Even if the long-term goal is to go mainstream, Factchain is too industry-specific for generalist VCs to lead a pre-seed round, but I had the chance to be introduced to one of the most successful crypto VCs. After much discussion on the project, they couldn't believe in our ability to (i) bootstrap an audience and (ii) make it sustainable. In yesterday's post, I promised to share why the notes and rating stakes were probably a bad idea. A Lannister always pays his debts.

The note and rating stakes didn't help at all to reassure VCs on their aforementioned worries. Remember, we developed Factchain with the "Put your ETH where your mouth is" narrative of X1. Users would pay some ETH to submit notes and ratings and get rewarded or slashed based on the quality of their contributions. These financial stakes became our Achilles' heel. It raised a plethora of questions:

  • How do you pay for the winners? Factchainers are definitely not playing a zero-sum game.
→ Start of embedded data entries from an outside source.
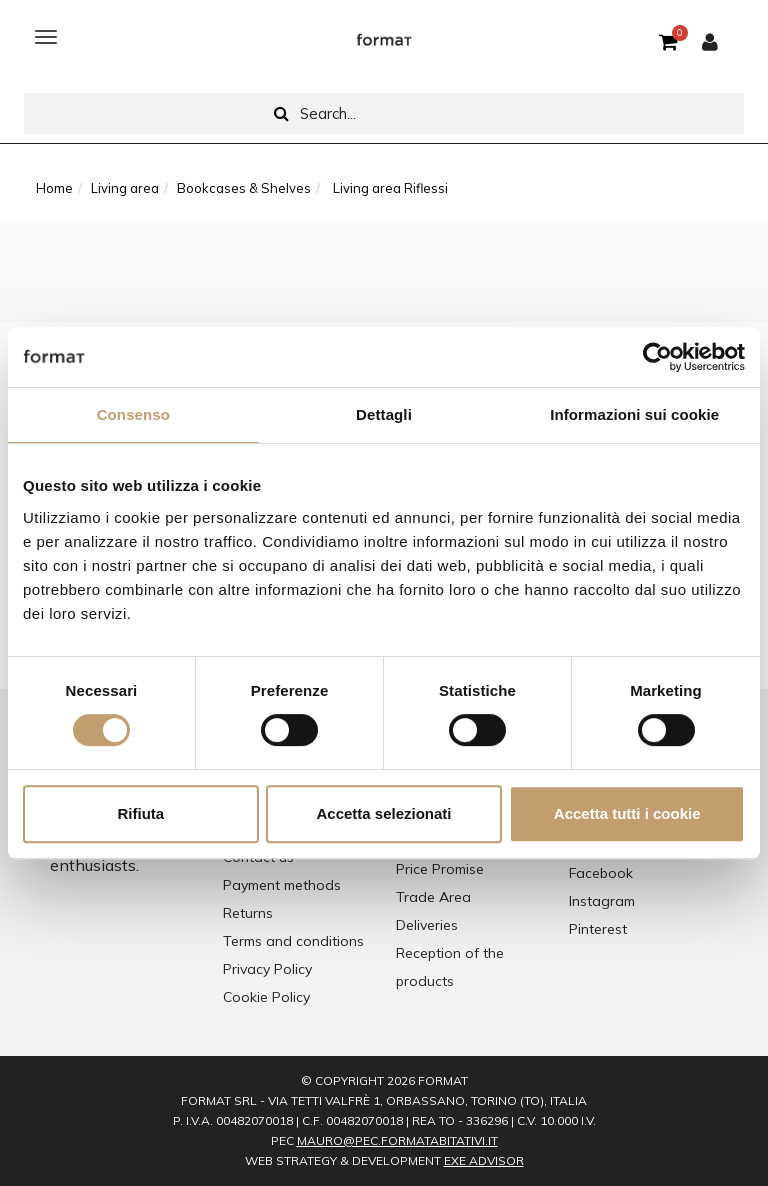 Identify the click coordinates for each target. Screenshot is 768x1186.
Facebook (601, 873)
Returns (248, 913)
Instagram (602, 901)
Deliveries (427, 925)
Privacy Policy (267, 969)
  • How do you mitigate security risks? Stakes are locked in the Smart Contract for the duration of the "note auction" (i.e., the period during ratings are open)

  • How do you stop malicious actors from rating their own notes and always win the auction?


On the other hand, what do we really gain from stakes? The main answer is incentives, but I'm not even sure it's a valid one. Who wants to fact-check information for a few bucks? People interested in the Truth do it for other motivations than money. The cultural NFT reward would've probably been enough for them to enroll. Bragging about being right is a far more joyful incentive than making a few WEI out of it, and users could've been rewarded in an Airdrop anyway. Have you never heard of the FACT$ token? No, and that’s alright: it never existed.

We saw yesterday how the stakes could've secured the system by increasing the costs of network collusion. Intuitively, the more users involved, the more money a malicious actor needs to spread a single misinformation note. This intuition is wrong. The median rating number on X community notes is only 72 for 400k involved users. Submitting more ratings on your own notes will always be affordable unless requiring a dissuasive stake amount.

We should've explored other solutions, like reputation scores.

In most Web2 forums, like Stack Overflow, you may not be able to post a question immediately after your registration. The site has certain restrictions to prevent spam and ensure the quality of the content. Users must answer a few questions first or wait a while.

We could've replicated this reputation scores system onchain to gate note creation by Ethereum addresses with already a few correct ratings under their belt. And restrict the number of notes new addresses can rate in a given period.

A reputation score-based system would've drastically reduced the cost of the Factchain launch on mainnet: no winner to pay, fewer security risks to cover.

Retrospection

Google Trends on Community Notes

There is a demonstrated growing interest in the X Community Notes feature. I've written two Python scripts to extract notes stats and ratings stats from the X public dataset, and their output is impressive: 3x more users and notes over the last 6 months. The use of browser extensions and frames could effectively redirect this traffic onchain, creating opportunities to build a community of fact-checkers. This potential is worth further exploration.